Au fond du bar, j’écoute la voix de Nigel. Je reste assis dos à la foule et au groupe. Si je ne regarde pas, il ne se passera rien. Je me force à y croire.

J’apporte la deuxième bière à mes lèvres, tente de freiner les battements de mon cœur et pose la main sur mon genou tressautant. Je suis loin d’être calme et de l’effet escompté. Ma cervelle est un plan foireux à elle toute seule.

Quelle connerie ! Comme si j’allais m’arracher Nigel de la tête en venant l’écouter jouer. Non, mais parfois, je me demande si je ne suis pas un peu débile sur les bords.

C’était quoi l’idée, déjà ? Je me frotte les lèvres avec lassitude.

Ah ! Oui ! Si je fais en sorte qu’il devienne une habitude, il finira par disparaître dans les banalités et je l’oublierai.

Putain ! J’ai envie de me frapper.

La main en l’air, je commande une troisième bière. La serveuse la place entre les deux autres.

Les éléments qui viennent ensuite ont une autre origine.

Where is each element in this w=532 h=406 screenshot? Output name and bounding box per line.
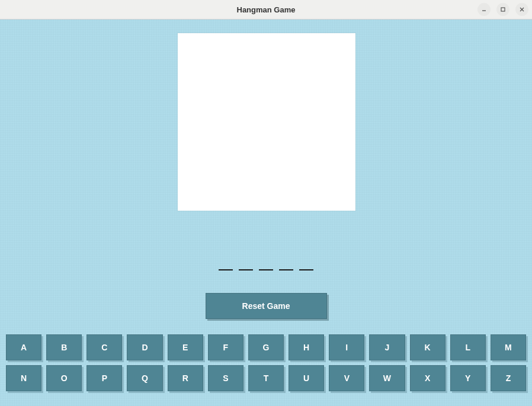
key-d[interactable]: D	[127, 334, 162, 360]
key-z[interactable]: Z	[491, 365, 526, 391]
key-l[interactable]: L	[450, 334, 486, 360]
reset-container: Reset Game	[0, 293, 532, 319]
maximize-button[interactable]	[496, 3, 509, 16]
key-h[interactable]: H	[289, 334, 324, 360]
key-g[interactable]: G	[248, 334, 284, 360]
word-display	[0, 261, 532, 273]
key-m[interactable]: M	[491, 334, 526, 360]
key-s[interactable]: S	[208, 365, 243, 391]
key-u[interactable]: U	[289, 365, 324, 391]
word-blank	[239, 261, 253, 270]
key-n[interactable]: N	[6, 365, 41, 391]
key-t[interactable]: T	[248, 365, 284, 391]
hangman-canvas	[178, 33, 355, 211]
close-button[interactable]	[515, 3, 528, 16]
key-o[interactable]: O	[46, 365, 82, 391]
key-e[interactable]: E	[168, 334, 203, 360]
key-i[interactable]: I	[329, 334, 364, 360]
svg-rect-1	[501, 8, 505, 11]
key-y[interactable]: Y	[450, 365, 486, 391]
key-v[interactable]: V	[329, 365, 364, 391]
key-p[interactable]: P	[86, 365, 122, 391]
key-a[interactable]: A	[6, 334, 41, 360]
minimize-icon	[481, 7, 487, 12]
reset-button[interactable]: Reset Game	[206, 293, 327, 319]
key-q[interactable]: Q	[127, 365, 162, 391]
key-r[interactable]: R	[168, 365, 203, 391]
word-blank	[279, 261, 293, 270]
word-blank	[219, 261, 233, 270]
word-blank	[259, 261, 273, 270]
app-surface: Reset Game ABCDEFGHIJKLMNOPQRSTUVWXYZ	[0, 20, 532, 406]
maximize-icon	[500, 7, 506, 12]
window-titlebar: Hangman Game	[0, 0, 532, 20]
window-controls	[477, 3, 528, 16]
close-icon	[519, 7, 525, 12]
key-j[interactable]: J	[369, 334, 405, 360]
key-b[interactable]: B	[46, 334, 82, 360]
window-title: Hangman Game	[0, 5, 532, 14]
letter-keyboard: ABCDEFGHIJKLMNOPQRSTUVWXYZ	[6, 334, 526, 391]
key-w[interactable]: W	[369, 365, 405, 391]
key-c[interactable]: C	[86, 334, 122, 360]
key-k[interactable]: K	[410, 334, 446, 360]
key-x[interactable]: X	[410, 365, 446, 391]
key-f[interactable]: F	[208, 334, 243, 360]
minimize-button[interactable]	[477, 3, 491, 16]
word-blank	[299, 261, 313, 270]
word-blanks	[219, 261, 313, 270]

— Ça va mon gars ? T’as pas l’air heureux.

Elle penche son visage au-dessus du mien, écrase ses seins entre ses bras croisés. Elle a remonté sa jupe, raccourcis son haut et passé un rose à lèvres brillant. Elle a faim de chair. Et je suis un steak plutôt à son goût.

— Tu me proposes quoi ? éludé-je.

— C’t’à-dire ?

— J’te fais grimper sur le lavabo ou sur un caisson dans la remise ?

Elle se mord la lèvre, son regard brûle. Le genre de femme qui se croit irrésistible. Si elle savait que mon cœur bat à la déraison pour le chanteur des Implausible. Elle en ferait une tronche.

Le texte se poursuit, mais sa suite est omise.